Pendant ce temps, les idées défendues depuis 40 ans par le Front national démontrent qu’il avait raison : l’Europe est une passoire et n’est pas capable de faire face à une immigration devenue totalement hors de contrôle, de nombreux territoires de non-droit se développent en France, la délinquance explose, les Français sont asphyxiés par une pression fiscale devenue insupportable, nous avons un chômage de masse, bref nous nous dirigeons vers une crise de régime et un chaos sans précédent.

— Selon vous, quel est l’avenir de l’UMP version « Sarkozy II » ?

— Comme Henri Guaino, j’ai toujours pensé que ce n’était pas la place d’un ancien président de la République de redevenir un chef de parti. C’est très compliqué, il est obligé de faire le grand écart entre le courant « droite très molle », incarné par Nathalie Kosciusko-Morizet et une « droite un peu plus affirmée dans les paroles », incarnée par Laurent Wauquiez. Les adhérents et les militants vont avoir rapidement le tournis.

— Vous avez toujours été un défenseur de l’identité française. Comment la définiriez-vous ?

— La défense de notre identité est naturelle, c’est du bon sens, tout simplement, nous voulons que la France reste la France. La France repose sur des traditions, une culture, que nous ont léguées nos ancêtres, il n’est pas question de les brader et de les abandonner au nom d’un « multiculturalisme » que l’on veut nous imposer, mais qui ne fonctionne pacifiquement nulle part. Les sociétés multiculturelles deviennent toujours des sociétés multiconflictuelles, car de culture et de tradition différentes. Nous n’en voulons pas ! Or, on assiste actuellement à un grand remplacement de population, ceux qui ne le voient pas ou qui ne veulent pas le voir sont de dangereux irresponsables. Dire haut et fort « On est chez nous » n’est pas un gros mot !

— Comment voyez-vous les élections de 2015 et 2017 ? Allez-vous vous y engager avec le FN ?

— Il est évident qu’actuellement, le FN est le premier parti de France dans la tête des Français. L’impulsion donnée lors des élections européennes va s’amplifier lors des élections départementales, puis lors des élections régionales, c’est une certitude. Pour 2017, c’est encore trop loin pour faire des pronostics, étant donné le niveau de défiance des Français à l’égard des politiques. Ce qui est certain, c’est que la question de l’identité de la France sera centrale en 2017, avant même les problèmes économiques.

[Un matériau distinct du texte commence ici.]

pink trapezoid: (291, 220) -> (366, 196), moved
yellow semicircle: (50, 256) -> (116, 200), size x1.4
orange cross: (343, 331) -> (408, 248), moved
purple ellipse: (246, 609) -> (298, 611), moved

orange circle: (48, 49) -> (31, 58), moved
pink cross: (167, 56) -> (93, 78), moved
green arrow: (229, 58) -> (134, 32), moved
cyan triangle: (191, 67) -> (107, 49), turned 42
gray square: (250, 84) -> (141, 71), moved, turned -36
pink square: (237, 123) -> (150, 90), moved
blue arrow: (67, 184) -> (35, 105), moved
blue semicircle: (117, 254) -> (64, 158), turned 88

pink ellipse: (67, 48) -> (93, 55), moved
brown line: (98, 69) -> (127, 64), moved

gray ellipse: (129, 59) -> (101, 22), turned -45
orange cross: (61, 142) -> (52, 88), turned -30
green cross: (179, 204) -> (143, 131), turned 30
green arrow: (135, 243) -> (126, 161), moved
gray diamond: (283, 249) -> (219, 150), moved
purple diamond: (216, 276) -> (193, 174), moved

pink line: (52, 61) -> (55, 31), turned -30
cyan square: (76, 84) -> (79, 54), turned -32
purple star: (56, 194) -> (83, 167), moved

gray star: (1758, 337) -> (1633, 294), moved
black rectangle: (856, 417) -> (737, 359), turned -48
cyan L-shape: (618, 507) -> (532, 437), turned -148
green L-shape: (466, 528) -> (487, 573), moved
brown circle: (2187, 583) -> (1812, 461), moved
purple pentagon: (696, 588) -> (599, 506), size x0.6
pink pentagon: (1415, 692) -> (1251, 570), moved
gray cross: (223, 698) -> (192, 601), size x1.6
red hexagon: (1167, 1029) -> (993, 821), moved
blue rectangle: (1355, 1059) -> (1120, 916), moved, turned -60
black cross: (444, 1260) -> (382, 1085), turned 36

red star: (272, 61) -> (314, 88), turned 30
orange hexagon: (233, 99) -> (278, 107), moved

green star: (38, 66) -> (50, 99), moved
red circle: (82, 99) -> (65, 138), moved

Quant à mon engagement avec le FN, je reste ouvert à toute proposition de collaboration, sachant que les partis ne sont pas une fin en soi : seules les idées et les convictions sont essentielles. C’est l’avenir de la France et de notre civilisation qui est en jeu, celui des partis politiques n’a pas beaucoup d’importance aux yeux des Français.